Most of the story is a based on For A few Dollars More, with an older "mentor" character Rocco (Anthony Ghidra) competing/cooperating with a younger man Blackie (Angelo Infanti). Costume and style are switched, with the younger man in black with a Colonel Mortimer "look" while the older man is closer to the "Man with no name." Catalbiano himself plays an Indio/Ramon Rojo-type character complete with rifle and amoral detachment. Numerous other elements, from the final showdown to the Allentown bank robbery, all have a suspicious similarity to sequences in FAFDM. The comic barroom brawl in the middle of the movie and the funny prospector "Explosion" all point to other sources, however, and are a little out of step with the rest of the plot. However, there is a character who bears a little resemblance to the Clint Eastwood of the Dollars films who is repeatedly beaten and out-shot in what had to have been a deliberate in-joke.

Catalbiano made good use of arches, depth, and lighting in a manner which betrays his reliance on Leone's style.
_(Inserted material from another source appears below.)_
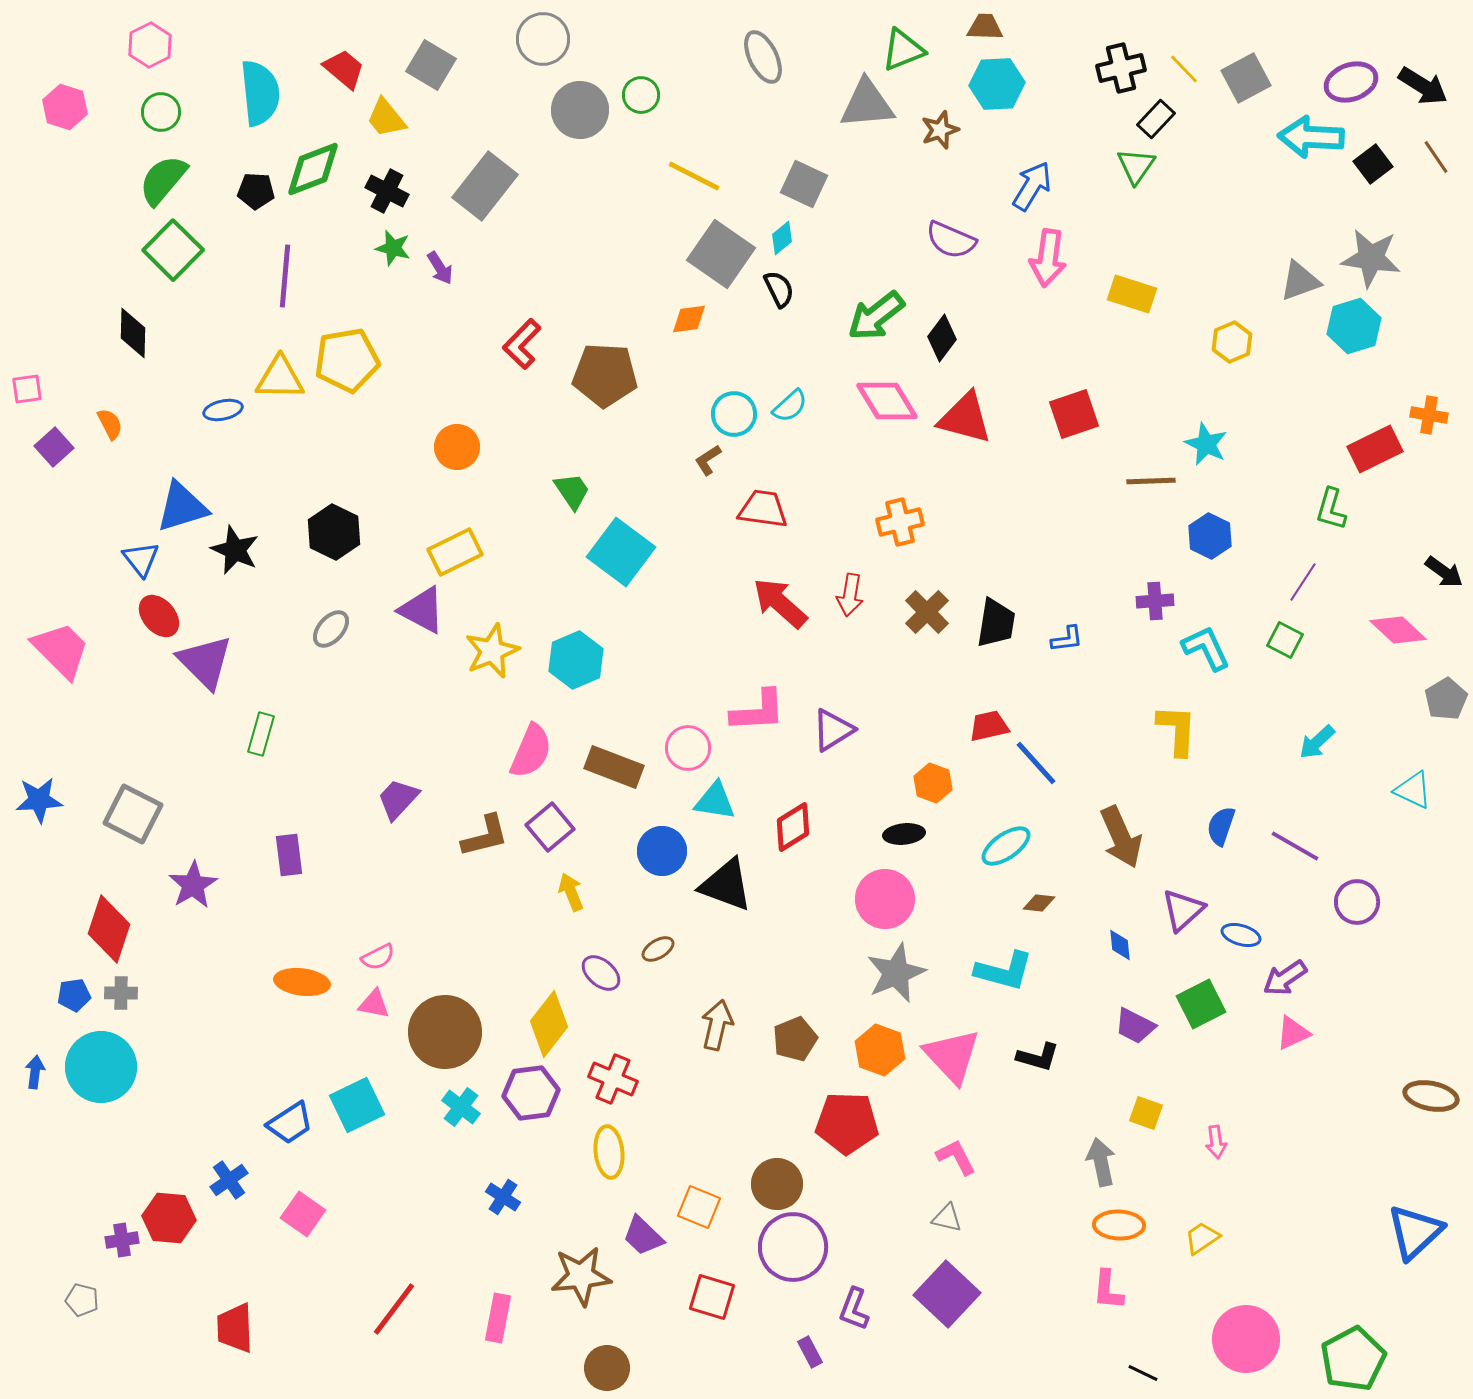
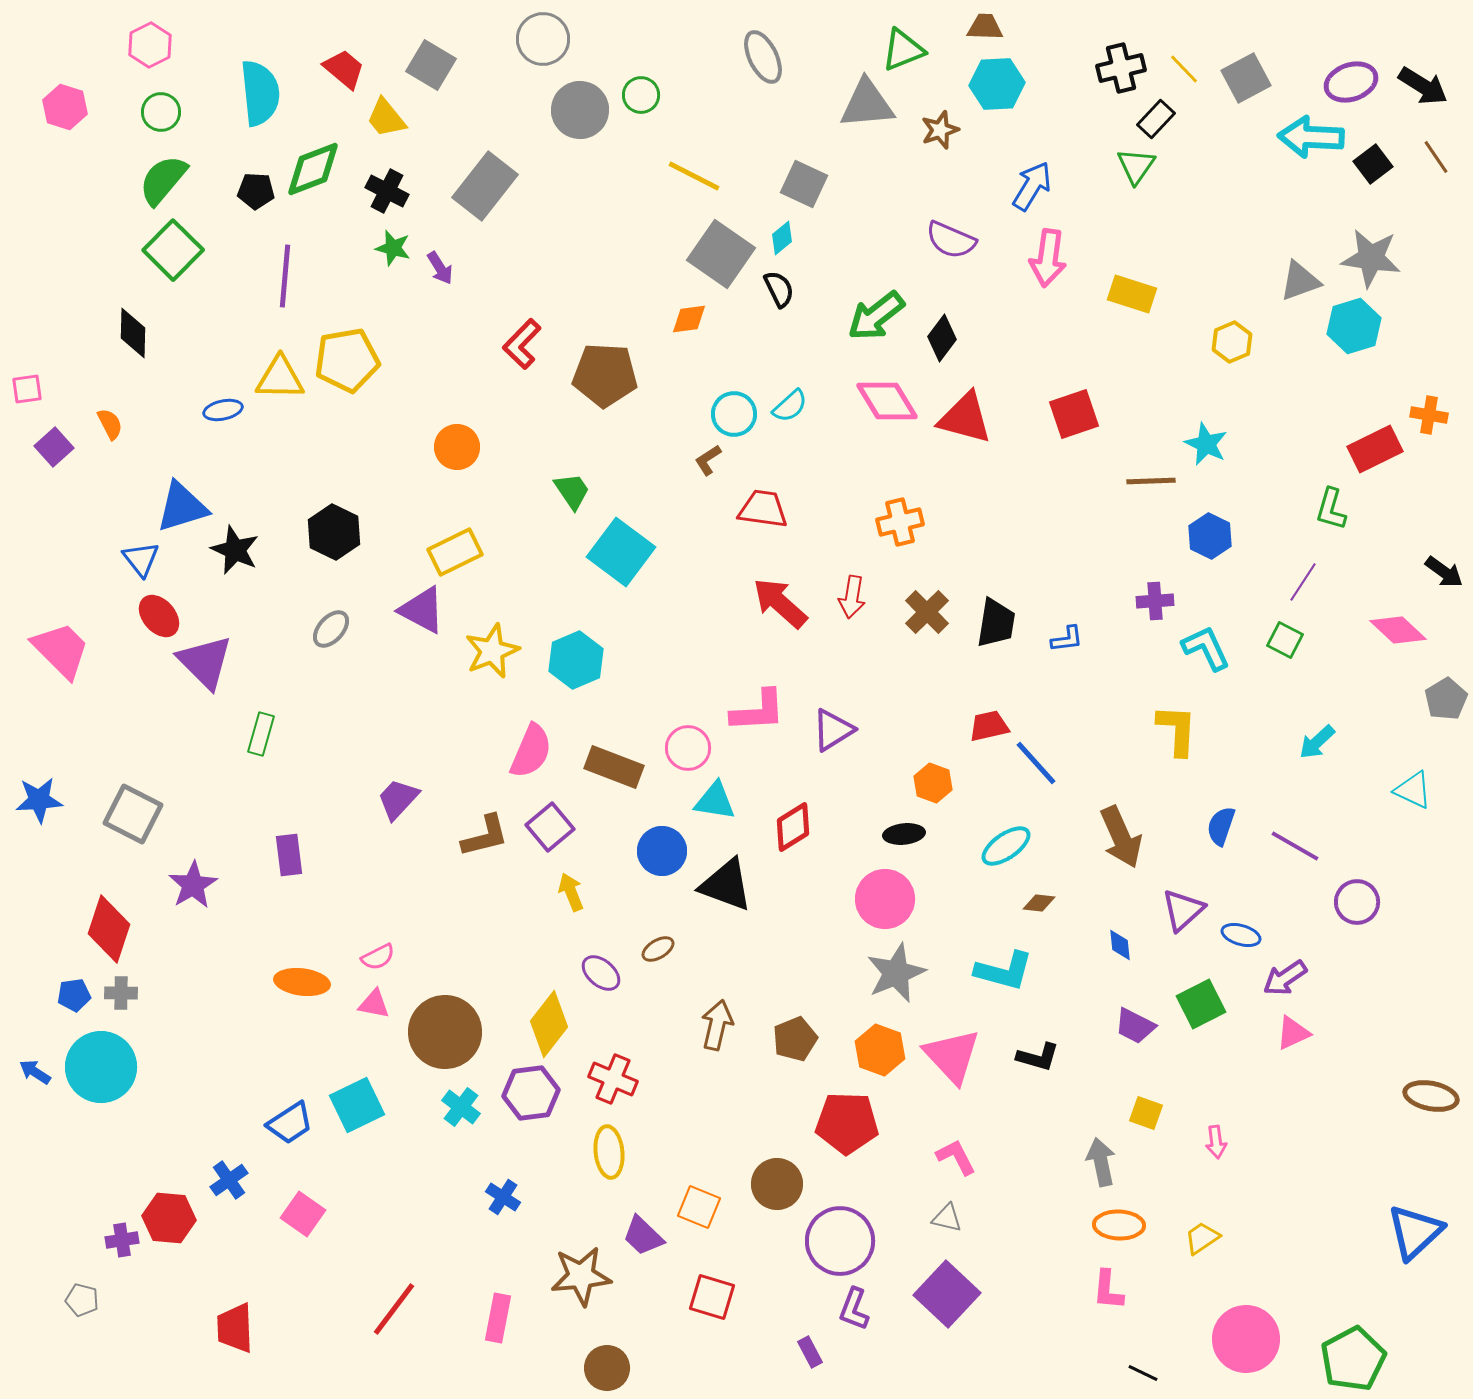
red arrow at (850, 595): moved 2 px right, 2 px down
blue arrow at (35, 1072): rotated 64 degrees counterclockwise
purple circle at (793, 1247): moved 47 px right, 6 px up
The first sequences in the film also have the flowing camera movements associated with Leone and they help make what might have been an otherwise dull opening into something a little more interesting.

The most interesting aspect to the film, and one that should have been more fully developed by Catalbiano, was the attitude of the older man, Rocco, to the younger bounty hunter, Blackie. It evolves from disgust to curiosity to concern. Both are "traveling the same road" and this correspondence has the same strange fated, quasi-religious character of other WAI such as Requiescant (1967) where it was used to great satirical effect. The resolution of this element to the relationship is something of a rejection of the surreal comic cynicism of Leone's first two westerns. This is further emphasized by the continued focus on the 'collateral damage" of the violence in the film, as at the ranch or the strange street funeral service that Rocco watches. In fact, there was a great deal of concern with the bystanders in Leone's westerns, especially the later ones, but Catalbiano's focus is much more explicit and has to be understood as a reaction to perceptions of the genre. Blackie's first gunfight recalls Mortimer's in FAFDM, but the ending is very different, very cynical, and funny in light of the earlier film.
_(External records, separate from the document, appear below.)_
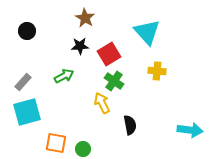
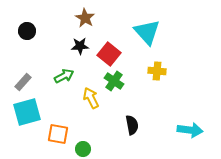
red square: rotated 20 degrees counterclockwise
yellow arrow: moved 11 px left, 5 px up
black semicircle: moved 2 px right
orange square: moved 2 px right, 9 px up
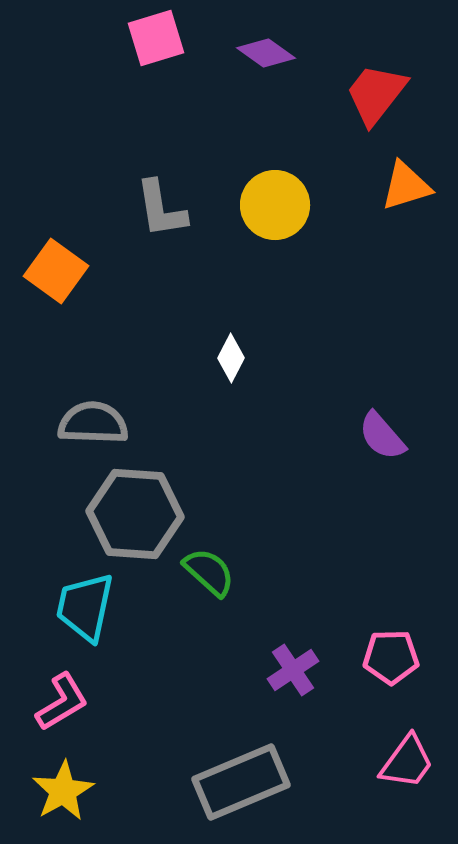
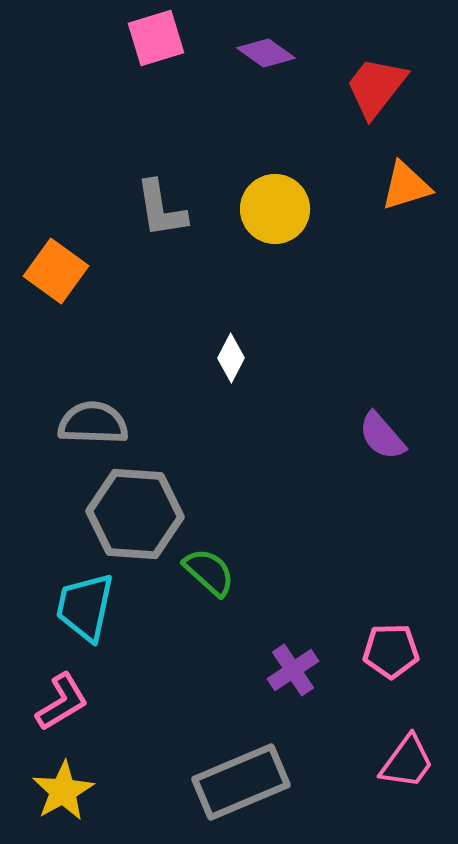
red trapezoid: moved 7 px up
yellow circle: moved 4 px down
pink pentagon: moved 6 px up
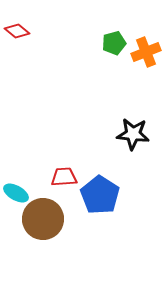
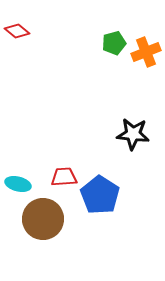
cyan ellipse: moved 2 px right, 9 px up; rotated 15 degrees counterclockwise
Overall, the Ballata per un pistolero is not very emotionally involving, but it has several sequences which are definitely pop-western "cool." Rocco's first gunfight, followed by his use of a piano as a flight of stairs, is unexpected and fun. The usual WAI elements are in place, complete with the hidden symmetries and Gothic family western distortions which are an important, if not often noticed, element of the genre. In particular, the relationships between father/son and brother/brother recurs again and again in these movies. Finally, the movie follows the same liminal plot as most WAI with the near-death and resurrection of the main character Rocco. As in many WAI, this involves a literal crucifixion of Rocco on a bizarre spinning target which the outlaws use for guns, knives and harpoons (In a mine?). For genre fans, this film is recommended. Other viewers would probably be not be interested.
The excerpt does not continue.